The regime was opened to product applications in April 2020, with local industry working on certification and product development. Extensions of the “transition period” were decided in order to continue sales of products imported from overseas. However, this ended abruptly on October 1, leaving only four Canadian products approved under the MCS available in New Zealand pharmacies.
Domestic manufacturers blamed the slow progress on regulatory thresholds, which were almost as tough as pharmaceutical products. In response, the health minister accused the industry of not working hard enough to meet these standards.
In the meantime, patients and prescribers have few legal products to choose from.
Lack of clinical evidence
Five percent of New Zealanders use cannabis for broadly defined medicinal purposes, with pain, sleep, and anxiety being the most common conditions. But evidence of the effectiveness of cannabis in these disorders from scientific and clinical studies remains limited.
For decades, prohibition by international drug treaties has blocked research into the potential medicinal properties of cannabis.
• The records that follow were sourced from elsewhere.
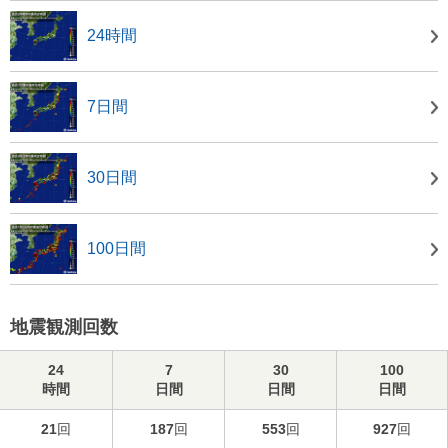
24時間
7日間
30日間
100日間
地震観測回数
24
7
30
100
時間
日間
日間
日間
21
回
187
回
553
回
927
回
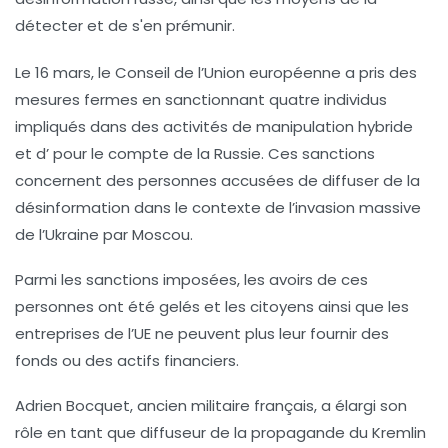
Le 16 mars, le
Conseil de l’Union européenne
a pris des
mesures fermes en sanctionnant quatre individus
impliqués dans des activités de
manipulation hybride
et d’
pour le compte de la Russie. Ces sanctions
concernent des personnes accusées de diffuser de la
désinformation
dans le contexte de l’invasion massive
de l’
Ukraine
par Moscou.
Parmi les sanctions imposées, les avoirs de ces
personnes ont été
gelés
et les citoyens ainsi que les
entreprises de l’UE ne peuvent plus leur fournir des
fonds
ou des
actifs financiers
.
Adrien Bocquet
, ancien militaire français, a élargi son
rôle en tant que diffuseur de la
propagande du Kremlin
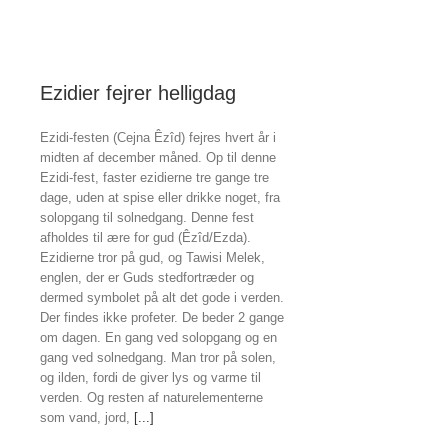
på
Ezidier fejrer helligdag
Ezidi-festen (Cejna Êzîd) fejres hvert år i
midten af december måned. Op til denne
Ezidi-fest, faster ezidierne tre gange tre
dage, uden at spise eller drikke noget, fra
solopgang til solnedgang. Denne fest
afholdes til ære for gud (Êzîd/Ezda).
Ezidierne tror på gud, og Tawisi Melek,
englen, der er Guds stedfortræder og
dermed symbolet på alt det gode i verden.
Der findes ikke profeter. De beder 2 gange
om dagen. En gang ved solopgang og en
gang ved solnedgang. Man tror på solen,
og ilden, fordi de giver lys og varme til
verden. Og resten af naturelementerne
som vand, jord,
[...]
But while more clinical studies are needed, the safety profile of medical cannabis – especially the non-intoxicating CBD products – is good and well tolerated.
Even so, many doctors are understandably reluctant to recommend and prescribe cannabis-based products.
Our survey of over 3,600 medical cannabis users found that only one in three patient inquiries for medical cannabis prescriptions was successful. Other researchers have only found a success rate of 20 percent.
This is unlikely to change until double-blind, gold-standard, placebo-controlled studies demonstrate the effectiveness of cannabis-based products in certain health conditions.